Lifesigns are an English progressive rock band, first conceived by lead singer and keys player John Young in 2008. By 2014, the band's lineup included Steve Rispin as their sound engineer, Jon Poole on bass and vocals, Martin "Frosty" Beedle on drums, percussion and vocals, and formerly Niko Tsonev on guitars and vocals. After Tsonev departed the band in 2016, Dave Bainbridge joined on guitar and additional keys. Beedle left the band in 2020 and was replaced by Zoltán Csörsz.
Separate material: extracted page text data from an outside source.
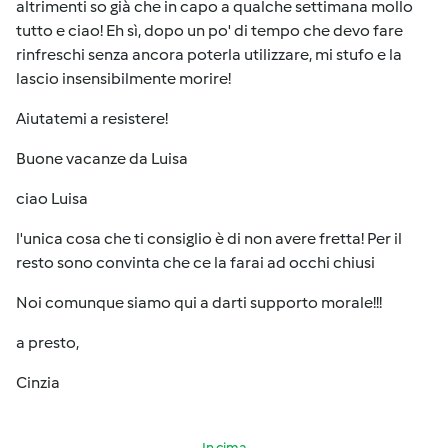
altrimenti so già che in capo a qualche settimana mollo
tutto e ciao! Eh sì, dopo un po' di tempo che devo fare
rinfreschi senza ancora poterla utilizzare, mi stufo e la
lascio insensibilmente morire!
Aiutatemi a resistere!
Buone vacanze da Luisa
ciao Luisa
l'unica cosa che ti consiglio è di non avere fretta! Per il
resto sono convinta che ce la farai ad occhi chiusi
Noi comunque siamo qui a darti supporto morale!!!
a presto,
Cinzia
In cima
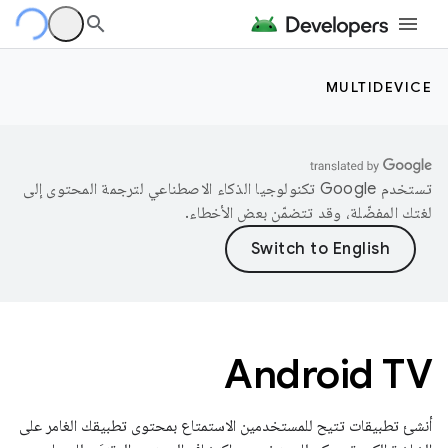
MULTIDEVICE
تستخدم Google تكنولوجيا الذكاء الاصطناعي لترجمة المحتوى إلى
لغتك المفضّلة، وقد تتضمّن بعض الأخطاء.
Android TV
أنشئ تطبيقات تتيح للمستخدمين الاستمتاع بمحتوى تطبيقك الغامر على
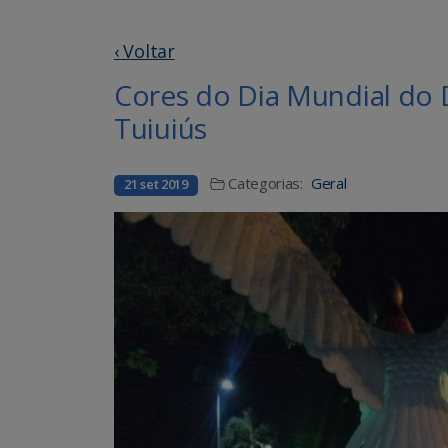
‹ Voltar
Cores do Dia Mundial do
Tuiuiús
Categorias:
Geral
21 set 2019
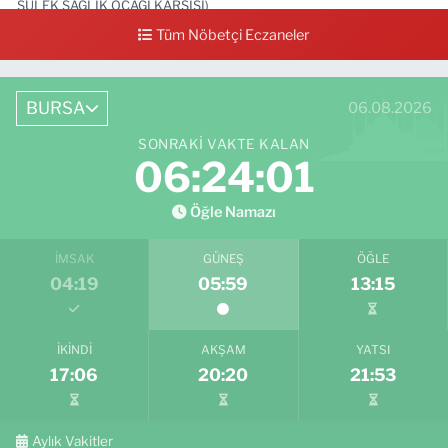
SÜLEK SAĞLIK OCAĞI KARŞISI)
Tüm Nöbetçi Eczaneler
0 (531) 239 44 04
Yol Tarifi Al
BURSA
06.08.2026
SONRAKI VAKTE KALAN
06:23:59
Öğle Namazı
İMSAK
GÜNEŞ
ÖĞLE
04:19
05:59
13:15
İKINDI
AKŞAM
YATSI
17:06
20:20
21:53
Aylık Vakitler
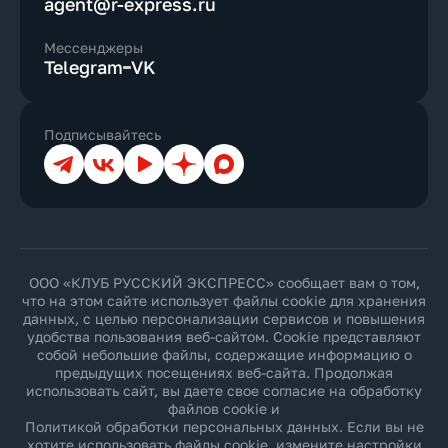
agent@r-express.ru
Мессенджеры
Telegram
VK
Подписывайтесь
Телеграм
ВКонтакте
YouTube
Дзен
Max
ООО «КЛУБ РУССКИЙ ЭКСПРЕСС» сообщает вам о том,
что на этом сайте использует файлы cookie для хранения
данных, с целью персонализации сервисов и повышения
удобства пользования веб-сайтом. Cookie представляют
собой небольшие файлы, содержащие информацию о
предыдущих посещениях веб-сайта. Продолжая
использовать сайт, вы даете свое согласие на обработку
файлов cookie и
Политикой обработки персональных данных
. Если вы не
хотите использовать файлы cookie, измените настройки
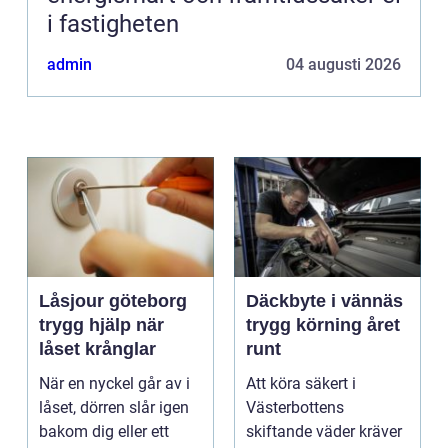
i fastigheten
admin
04 augusti 2026
Låsjour göteborg
Däckbyte i vännäs
trygg hjälp när
trygg körning året
låset krånglar
runt
När en nyckel går av i
Att köra säkert i
låset, dörren slår igen
Västerbottens
bakom dig eller ett
skiftande väder kräver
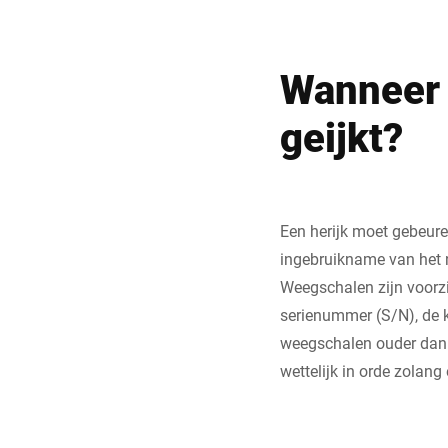
Wanneer 
geijkt?
Een herijk moet gebeuren
ingebruikname van het n
Weegschalen zijn voorzi
serienummer (S/N), de k
weegschalen ouder dan 2
wettelijk in orde zolang 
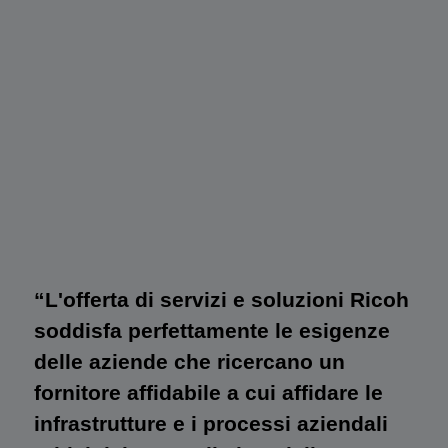
“L'offerta di servizi e soluzioni Ricoh
soddisfa perfettamente le esigenze
delle aziende che ricercano un
fornitore affidabile a cui affidare le
infrastrutture e i processi aziendali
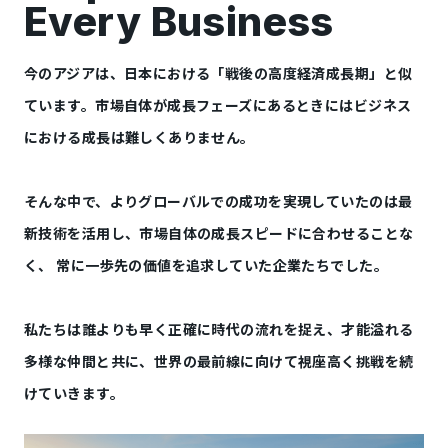
Every Business
今のアジアは、日本における「戦後の高度経済成長期」と似
ています。市場自体が成長フェーズにあるときにはビジネス
における成長は難しくありません。
そんな中で、よりグローバルでの成功を実現していたのは最
新技術を活用し、市場自体の成長スピードに合わせることな
く、 常に一歩先の価値を追求していた企業たちでした。
私たちは誰よりも早く正確に時代の流れを捉え、才能溢れる
多様な仲間と共に、世界の最前線に向けて視座高く挑戦を続
けていきます。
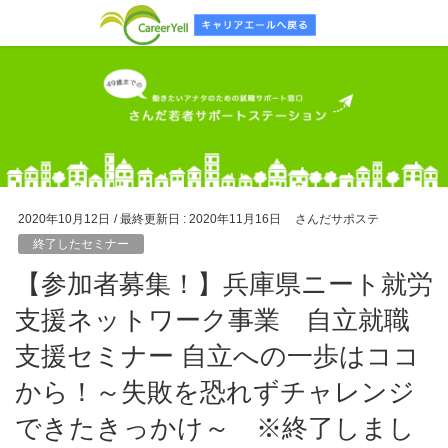
2020年10月12日
/ 最終更新日 :
2020年11月16日
さんだサポステ
終了したセミナー
【参加者募集！】兵庫県ニート就労
支援ネットワーク事業 自立就職
支援セミナー 自立への一歩はココ
から！～失敗を恐れずチャレンジ
できたきっかけ～ ※終了しまし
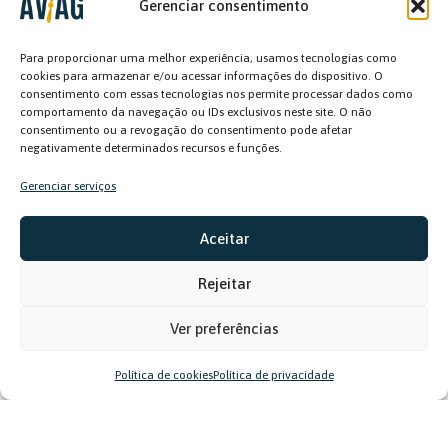
Gerenciar consentimento
Para proporcionar uma melhor experiência, usamos tecnologias como
cookies para armazenar e/ou acessar informações do dispositivo. O
consentimento com essas tecnologias nos permite processar dados como
comportamento da navegação ou IDs exclusivos neste site. O não
consentimento ou a revogação do consentimento pode afetar
negativamente determinados recursos e funções.
Gerenciar serviços
Relação com o cliente e posicionamento
profissional fazem parte do currículo do Curso
Aceitar
de Atualização de Pilotos Agrícolas
Rejeitar
Ver preferências
Política de cookies
Política de privacidade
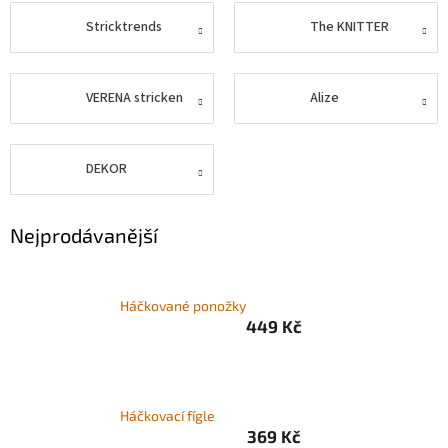
Stricktrends
The KNITTER
Zapletený
poukaz
Kurzy,
VERENA stricken
Alize
workshopy
Návody
DEKOR
Napište
nám
Nejprodávanější
Provizní
systém
Měna
Háčkované ponožky
(CZK)
449 Kč
Přihlášení
Háčkovací fígle
369 Kč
The band are noted for their keyboard-driven melodic prog rock sound and pop rock influences. Lifesigns released their self-titled debut studio album in 2013. Their third and latest studio album, Altitude, was released in 2021.

History
Lifesigns was conceived in 2008 by John Young. Working together with sound engineer Steve Rispin, John started to lay the grounds for the Lifesigns album in 2008. In 2010, John was joined by longtime friend Nick Beggs on bass, Chapman Stick and background vocals, and by drummer Martin "Frosty" Beedle to complete the first lineup of the band.

The band worked for over two years to complete their self-titled debut album, with notable guest stars such as progressive rock legend Steve Hackett (Genesis), Jakko Jakszyk (King Crimson), Thijs Van Leer (from Focus) on flute, and Robin Boult (from Fish) on guitar. "Lifesigns" was released on 5 February 2013.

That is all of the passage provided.